I wish I could go see you but I'm halfway across the world.
I want to see more of magic realism. That's missing.

A.S. King said...

*Raises hand* Bee! Magic realism isn't missing...it's just not pushed to the front of the shelf. I write it!

I can never tell what's next and I can never understand trends. It seems to me one or two books do something great with a subject, and then many books come after it that aren't nearly as good just to get on the wagon. And though those books sell tons and get a lot of attention, I can't say I want to be on a wagon.

I like my wagon.
It's weird, but it's mine.

I want agree and say that Sara Zarr is a great YA choice. As is Matt de la Pena. Oh! I'll Be There by Holly Goldberg Sloan--perfect for Claire's age group.

Lilian Nattel said...

YA is a happening genre. But even if it wasn't, I'd say that you can be grateful that person didn't think you worth talking to. Someone like that is even worse to be around when they think you are.

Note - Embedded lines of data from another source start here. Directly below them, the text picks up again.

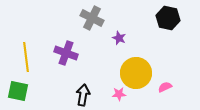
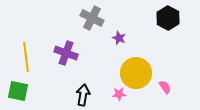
black hexagon: rotated 15 degrees clockwise
pink semicircle: rotated 80 degrees clockwise
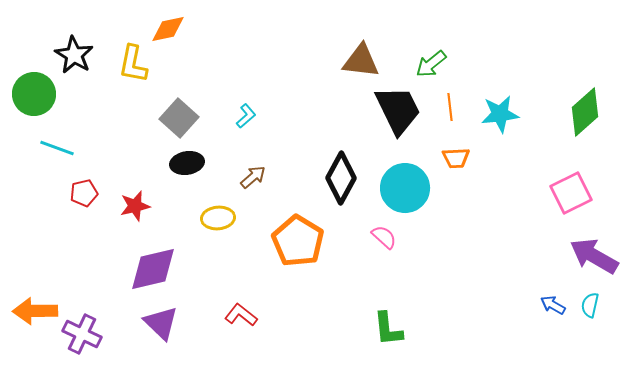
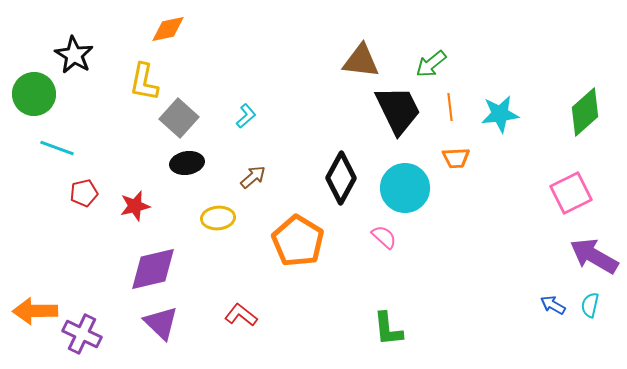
yellow L-shape: moved 11 px right, 18 px down
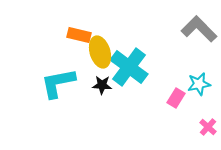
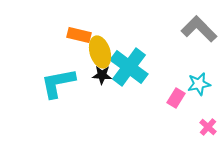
black star: moved 10 px up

Saints and Spinners said...

I wish I could come see you live! Regarding "What's next" and what I would like to see happen next in children's and YA... I started out as a fan of science-fiction, and continued on through teenhood. As an adult, I find that while there are adult science-fiction books I really like, the ones I often reread have children and teens as protagonists. If they have humor, so much the better.

Mandy said...

You and your niece have a wonderful relationship. What fun it would be to talk to you about books all the time?! :)

I really love Joseph Delaney's The Spook's Apprentice series. It doesn't get much love outside of the UK but it's wonderfully spooky, perfect for fall reading. Also, Laini Taylor's Dreamdark series would be good.

Beth F said...

Your niece is so similar to mine. By the time my niece was in 5th and 6th grade she was suggesting books to me! She like the Angie Sage books and the Inkspell books at that age.

Georgie K. Buttons said...

To be honest, I'm kind of tired of the whole vampires, zombies, werewolves, and recycled super hero trends that are prevalent in entertainment today. Not just in books, but in movies, too. Time for new ideas, methinks!

I just read a book called "Dragonfly" that was very good. I loved the dialogue, the way the characters grew and changed, and the feeling of realness that I got from the story. Yes, it was fantasy, but it rang true with the way people think and feel and act. It was definitely an enjoyable read, from start to finish.